The writer spends a good deal of time dodging letters and phone calls; at the insistence of her secretary, she occasionally sits down to dictate responses to the many unanswered requests, which, as the novel goes on, consist of increasingly creative excuses. (“Dear Herr Schöntal,” she writes at one point, “the person you address … does not exist.”) During an interview for the Vienna Evening Edition, she struggles to deliver the sort of family-friendly responses that her interviewer is expecting. Asked about the youth of today, she replies that “the sight of any sizable agglomeration of children is enough to cause alarm.” In general, the narrator finds that her words are rarely what her interlocutors are looking for.
Roughly halfway through the novel, this somewhat lighter tone disappears, giving way to a long description of the narrator’s nightmares. All of them involve a menacing, sexually abusive father figure who continually attempts to kill the narrator, sometimes in ways that recall Nazi abuses, and bury her in the “cemetery of the murdered daughters.” The third and final section returns to the narrator’s correspondence, which darkens once she realizes that she can no longer maintain a relationship with Ivan. In the last few pages, she writes five drafts of the same letter, pleading with a lawyer to explain how to write a valid last will and testament. She never sends them, and disappears a few pages later into a crack in the wall. The last line of the novel is “It was murder.”

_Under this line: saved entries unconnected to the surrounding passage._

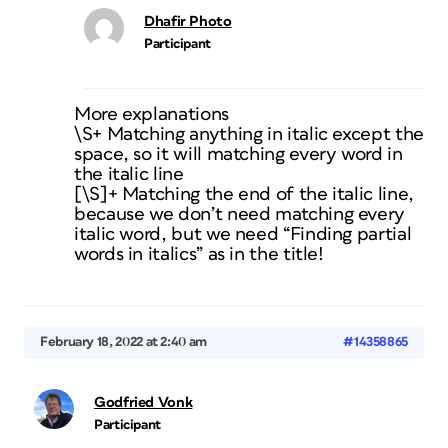
Dhafir Photo
Participant
More explanations
\S+ Matching anything in italic except the
space, so it will matching every word in
the italic line
[\S]+ Matching the end of the italic line,
because we don’t need matching every
italic word, but we need “Finding partial
words in italics” as in the title!
February 18, 2022 at 2:40 am
#14358865
Godfried Vonk
Participant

Something dark undergirds even the lightest sections of Malina, something the narrator is desperate yet unable to express, and that bubbles up, deformed, in all the wrong places. “I must recount, I will recount.2 There’s nothing more to disturb my reminiscing,” the narrator tells Malina at the start of the book. What she needs to tell or recount is left to our imagination, but this gap, this mysterious need to express something that is never explicitly articulated, haunts the narrative.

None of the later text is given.